Task item :: Please repeat, from the entries that follow, the lines from the one containing "Duşakabin Teknesi" through the one containing "Gölcük Değirmendere Yalı’nda" exactly, adding nothing.

Entries supplied ::
%%

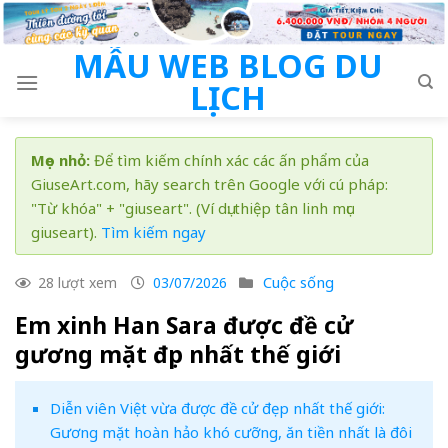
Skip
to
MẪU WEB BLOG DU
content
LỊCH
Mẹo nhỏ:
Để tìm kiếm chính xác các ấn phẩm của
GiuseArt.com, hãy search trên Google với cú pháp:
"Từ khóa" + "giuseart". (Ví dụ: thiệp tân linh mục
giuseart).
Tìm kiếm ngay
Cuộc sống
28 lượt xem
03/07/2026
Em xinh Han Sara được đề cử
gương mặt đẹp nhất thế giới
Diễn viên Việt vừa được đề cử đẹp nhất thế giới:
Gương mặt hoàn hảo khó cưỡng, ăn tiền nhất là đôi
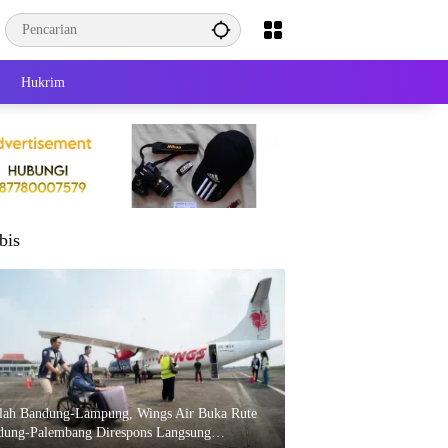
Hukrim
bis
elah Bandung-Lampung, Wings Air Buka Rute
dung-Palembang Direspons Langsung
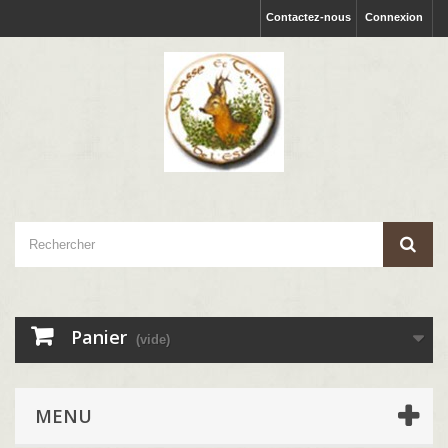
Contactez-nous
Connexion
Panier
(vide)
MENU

%%
%%

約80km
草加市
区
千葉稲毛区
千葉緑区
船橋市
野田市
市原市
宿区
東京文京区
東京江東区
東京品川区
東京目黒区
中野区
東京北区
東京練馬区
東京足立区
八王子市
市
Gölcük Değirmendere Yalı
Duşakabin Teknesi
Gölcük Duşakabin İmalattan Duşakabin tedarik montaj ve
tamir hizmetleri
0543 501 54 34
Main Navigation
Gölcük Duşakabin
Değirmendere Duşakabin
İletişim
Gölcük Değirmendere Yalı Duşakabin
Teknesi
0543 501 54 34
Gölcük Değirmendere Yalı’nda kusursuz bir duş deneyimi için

%%

Result ::
Duşakabin Teknesi
Gölcük Duşakabin İmalattan Duşakabin tedarik montaj ve
tamir hizmetleri
0543 501 54 34
Main Navigation
Gölcük Duşakabin
Değirmendere Duşakabin
İletişim
Gölcük Değirmendere Yalı Duşakabin
Teknesi
0543 501 54 34
Gölcük Değirmendere Yalı’nda kusursuz bir duş deneyimi için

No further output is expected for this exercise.